Directions: Give back exactly the line containing "Entertainment News" together with all the lines after it, ending at the final line below.

Task data:
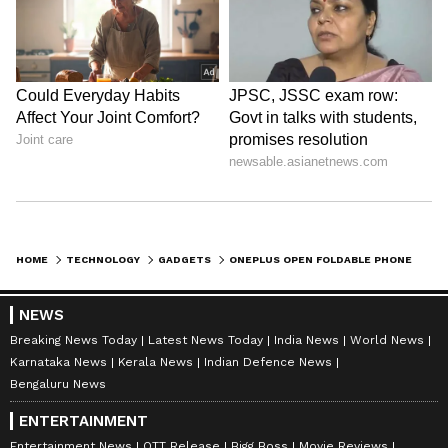
HOME
TECHNOLOGY
GADGETS
ONEPLUS OPEN FOLDABLE PHONE TO LAUNCH TODAY: WHEN & WHERE TO WATCH EVENT LIVE? WHAT TO EXPECT?
NEWS
Breaking News Today
Latest News Today
India News
World News
Karnataka News
Kerala News
Indian Defence News
Bengaluru News
ENTERTAINMENT
Entertainment News
OTT Release
Bigg Boss
Movie Reviews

Solution:
Entertainment News
OTT Release
Bigg Boss
Movie Reviews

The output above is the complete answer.